Source data START
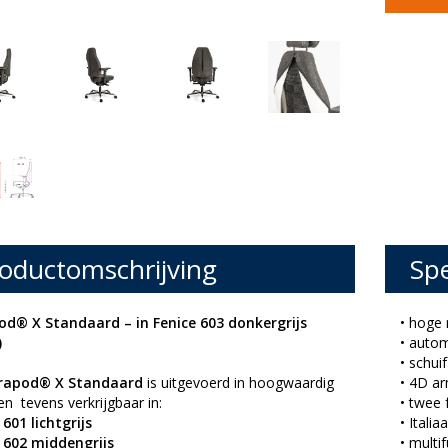
oductomschrijving
Spe
d® X Standaard – in Fenice 603 donkergrijs
• hoge 
)
• autom
• schui
rapod® X Standaard
is uitgevoerd in hoogwaardig
• 4D a
en tevens verkrijgbaar in:
• twee 
 601 lichtgrijs
• Itali
 602 middengrijs
• multi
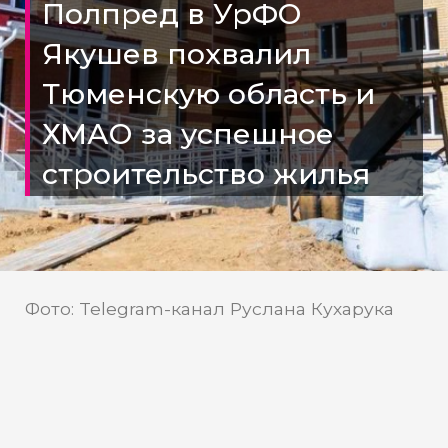
Полпред в УрФО
Якушев похвалил
Тюменскую область и
ХМАО за успешное
строительство жилья
Фото: Telegram-канал Руслана Кухарука
Пресс-служба Владимира
Источник:
Якушева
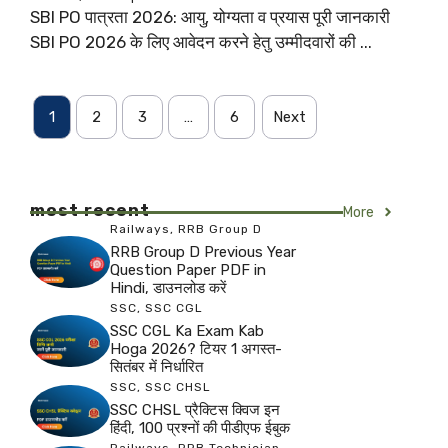
SBI PO पात्रता 2026: आयु, योग्यता व प्रयास पूरी जानकारी
SBI PO 2026 के लिए आवेदन करने हेतु उम्मीदवारों की ...
1
2
3
…
6
Next
most recent
More
Railways
,
RRB Group D
RRB Group D Previous Year
Question Paper PDF in
Hindi, डाउनलोड करें
SSC
,
SSC CGL
SSC CGL Ka Exam Kab
Hoga 2026? टियर 1 अगस्त-
सितंबर में निर्धारित
SSC
,
SSC CHSL
SSC CHSL प्रैक्टिस क्विज इन
हिंदी, 100 प्रश्नों की पीडीएफ ईबुक
Railways
,
RRB Technician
Source data END
**Required action:** What's needed is a word-for-word copy of the lines from the one holding "Hoga 2026? टियर" through the final line of the data.

**Exercise response:**
Hoga 2026? टियर 1 अगस्त-
सितंबर में निर्धारित
SSC
,
SSC CHSL
SSC CHSL प्रैक्टिस क्विज इन
हिंदी, 100 प्रश्नों की पीडीएफ ईबुक
Railways
,
RRB Technician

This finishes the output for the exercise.